Homeland Security, what a joke, he mused. If the American public knew what kind of shit lurked behind The Wall, there would be mass hysteria. Last spring, he’d helped the FBI with the recovery of the Charters of Freedom from behind The Wall in the nuclear wasteland once known as the District of Columbia. Now people referred to it as Washington, Dead City because everything in there was dead.
The Wall was a massive brick-and-mortar structure that had stood for almost seven years with the dual purpose of locking the zombies inside and keeping the public from accidental radiation exposure. The unintended consequence of The Wall was that it allowed the nation’s organized crime families an almost untraceable alternative to outright murder and provided them with a massive revenue stream as they robbed the abandoned banks and museums.

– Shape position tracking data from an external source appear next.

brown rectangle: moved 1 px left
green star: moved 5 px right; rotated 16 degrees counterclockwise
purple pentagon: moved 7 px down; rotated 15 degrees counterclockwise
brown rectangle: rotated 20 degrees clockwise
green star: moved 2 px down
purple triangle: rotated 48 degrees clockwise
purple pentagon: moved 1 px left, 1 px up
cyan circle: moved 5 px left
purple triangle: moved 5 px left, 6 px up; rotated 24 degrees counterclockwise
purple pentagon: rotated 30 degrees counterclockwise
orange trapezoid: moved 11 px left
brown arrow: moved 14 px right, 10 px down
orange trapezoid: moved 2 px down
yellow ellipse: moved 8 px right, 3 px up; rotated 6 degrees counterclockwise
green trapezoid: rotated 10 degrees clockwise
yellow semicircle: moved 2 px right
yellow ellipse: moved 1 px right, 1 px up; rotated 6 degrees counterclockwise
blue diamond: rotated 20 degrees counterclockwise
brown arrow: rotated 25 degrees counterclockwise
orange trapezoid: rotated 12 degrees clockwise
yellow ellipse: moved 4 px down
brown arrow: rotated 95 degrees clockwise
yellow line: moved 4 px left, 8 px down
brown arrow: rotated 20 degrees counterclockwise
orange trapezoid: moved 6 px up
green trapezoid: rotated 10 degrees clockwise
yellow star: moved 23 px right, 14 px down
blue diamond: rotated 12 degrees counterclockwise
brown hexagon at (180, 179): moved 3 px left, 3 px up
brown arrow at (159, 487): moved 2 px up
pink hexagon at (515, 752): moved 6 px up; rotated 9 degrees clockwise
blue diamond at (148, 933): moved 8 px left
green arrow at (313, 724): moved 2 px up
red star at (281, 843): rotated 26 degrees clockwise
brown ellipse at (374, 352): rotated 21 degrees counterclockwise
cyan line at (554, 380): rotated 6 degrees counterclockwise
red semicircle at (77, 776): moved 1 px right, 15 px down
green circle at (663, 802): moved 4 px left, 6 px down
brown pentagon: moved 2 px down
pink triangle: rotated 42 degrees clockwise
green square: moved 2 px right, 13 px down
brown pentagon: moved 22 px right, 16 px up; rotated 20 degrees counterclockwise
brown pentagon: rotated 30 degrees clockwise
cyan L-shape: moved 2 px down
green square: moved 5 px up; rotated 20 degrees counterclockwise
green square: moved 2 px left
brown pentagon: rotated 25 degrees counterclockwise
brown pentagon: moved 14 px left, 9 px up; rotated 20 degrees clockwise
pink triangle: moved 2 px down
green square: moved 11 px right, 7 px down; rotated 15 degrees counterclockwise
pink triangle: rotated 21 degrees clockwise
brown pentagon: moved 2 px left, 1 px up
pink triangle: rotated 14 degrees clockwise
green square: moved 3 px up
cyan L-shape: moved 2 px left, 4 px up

During the mission to recover the Charters, made up of the US Constitution, the Bill of Rights and the Declaration of Independence, he’d fought against thousands of zombies. They infested the Dead City and Baltimore area. The government told the public that there were only about ten thousand zombies trapped inside, but the truth was closer to a couple million of the fuckers running all over the place. He’d been shocked to learn the truth after a beautiful FBI agent showed up at his house one morning to recruit him for the mission.
He and Allyson Harper had a rocky start due to their strong personalities, but over the course of their train-up for the mission, they grew closer and ended up having a relationship together. Allyson was the perfect woman for him; she was smart, sexy and committed to her career. Unfortunately, that commitment had gotten her killed in early July when she went on the raid of a mob boss’ house in New York.
Asher, once known as The Kestrel in the Special Operations community, had taken her death hard. He’d known lots of good men—some of them extremely close friends—who’d died over the course of his thirty-one years in SpecOps. None of them had affected him as much as her death had. They only had a short time together, but those months had given him hope. Hope for the future with a partner who could understand his drive and some of the experiences that he’d been through. He’d even considered the possibility of starting a family with her, something that he’d never really thought about, regardless of the fact that he’d been married twice before. But she was dead and buried in her hometown of Charlottesville, Virginia.